Content may have long been termed as the King in digital marketing, however, the massive volume of content being generated today is a real challenge for marketers. Given the oversaturation of the platforms, today producing content is no longer enough for marketers to achieve desired results. They need to improvise, personalize and customize the content to target potential customers; based on customers’ preferences, pain points, and interests.
With predictive analysis, it’s easier for marketers to gain insights into the preferences, and buying behavior of customers. This subsequently helps them to create and distribute customized content to the right customers.

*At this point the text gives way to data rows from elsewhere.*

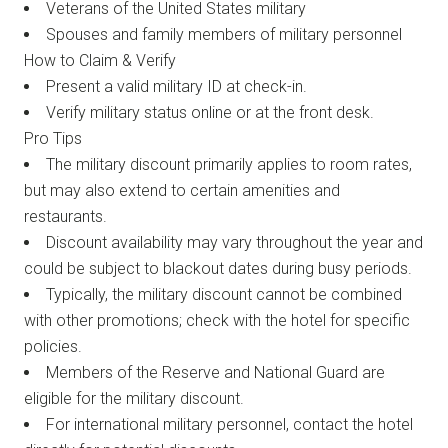
Veterans of the United States military
Spouses and family members of military personnel
How to Claim & Verify
Present a valid military ID at check-in.
Verify military status online or at the front desk.
Pro Tips
The military discount primarily applies to room rates,
but may also extend to certain amenities and
restaurants.
Discount availability may vary throughout the year and
could be subject to blackout dates during busy periods.
Typically, the military discount cannot be combined
with other promotions; check with the hotel for specific
policies.
Members of the Reserve and National Guard are
eligible for the military discount.
For international military personnel, contact the hotel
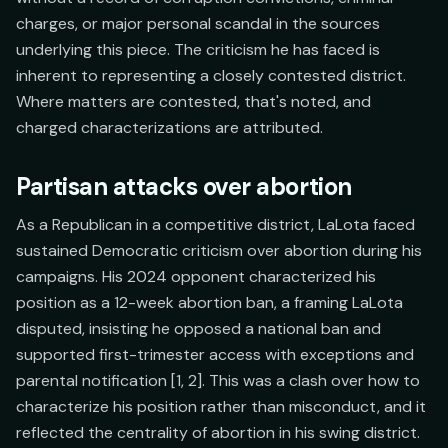
charges, or major personal scandal in the sources
underlying this piece. The criticism he has faced is
inherent to representing a closely contested district.
Where matters are contested, that's noted, and
charged characterizations are attributed.
Partisan attacks over abortion
As a Republican in a competitive district, LaLota faced
sustained Democratic criticism over abortion during his
campaigns. His 2024 opponent characterized his
position as a 12-week abortion ban, a framing LaLota
disputed, insisting he opposed a national ban and
supported first-trimester access with exceptions and
parental notification [1, 2]. This was a clash over how to
characterize his position rather than misconduct, and it
reflected the centrality of abortion in his swing district.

Moreover, predictive analytics also help marketers determine the optimal frequency, as well as, recommends the best time for email marketing, and social media posts by analyzing the customers’ previous interactions.
Predictive analytics combined with marketing automation help businesses generate the holy grail of personalization, where they can target each customer group individually precisely customized to their preferences.

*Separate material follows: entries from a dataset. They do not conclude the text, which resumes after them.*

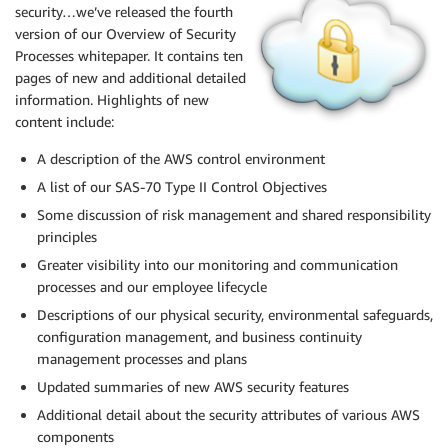
security…we’ve released the fourth
version of our Overview of Security
Processes whitepaper. It contains ten
pages of new and additional detailed
information. Highlights of new
content include:
A description of the
AWS
control environment
A list of our
SAS
-70 Type II Control Objectives
Some discussion of risk management and shared responsibility
principles
Greater visibility into our monitoring and communication
processes and our employee lifecycle
Descriptions of our physical security, environmental safeguards,
configuration management, and business continuity
management processes and plans
Updated summaries of new
AWS
security features
Additional detail about the security attributes of various
AWS
components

A common mistake made by marketers is to concentrate excessively on generating new leads while neglecting to hang on to the existing customers. According to research, gaining new customers is 4x more expensive as compared to retaining existing clientele. With predictive analytics, businesses can upsell, and cross-sell products/services to existing customers to increase the average business transactions. This is achieved by recommended customers with similar products/services as their previous purchases. This strategy was mastered by Amazon with the “You may also like” feature, which has been so effective that today it’s a must-have feature for all ecommerce websites.

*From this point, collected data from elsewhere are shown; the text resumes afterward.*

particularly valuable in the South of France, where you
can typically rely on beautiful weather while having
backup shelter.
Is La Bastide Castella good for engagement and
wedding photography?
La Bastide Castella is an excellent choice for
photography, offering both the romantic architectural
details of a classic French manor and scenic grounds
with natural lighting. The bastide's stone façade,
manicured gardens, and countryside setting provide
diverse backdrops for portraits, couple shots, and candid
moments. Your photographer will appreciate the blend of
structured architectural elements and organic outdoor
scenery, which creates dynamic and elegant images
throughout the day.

The content recommendation systems use customers’ past buying patterns, and preferences to create interest profiles. These profiles subsequently are used by ad platforms to deliver targeted ads to customers based on their interest data, demographics, and other details. Predictive analysis algorithms remain central to these recommendation systems and are widely used by ecommerce businesses to improve clickthrough rates with relevant suggestions.
Dynamic pricing is yet another high-utility predictive analytics application that enables online stores to offer dynamic pricing for products/services in real-time. The ultimate aim of dynamic pricing is to maximize the likelihood of purchase for stores.
The predictive analytics used in dynamic pricing tools process various variables including customers’ behavior, available inventories, market demand, financial targets, competitor’s pricing, and others to forecast the highest price customers will be willing to pay for a certain product/service.
Dynamic pricing has become a crucial tool for ecommerce businesses to generate more leads and remain competitive in the market with the strategic price difference. It also ensures that businesses don’t leak money by underselling products and services, for which consumers are likely to pay a higher price.
Predictive Analysis — Weeding the Guesswork for Businesses!
Predictive analytics gives businesses the ability to weed out the guesswork from marketing. Today, predictive analytics tools are helping marketers in numerous ways to improve campaign performance, gain more leads, and accelerate growth. It enables marketers to accurately predict consumers’ behavior and strategize better campaigns to achieve higher growth.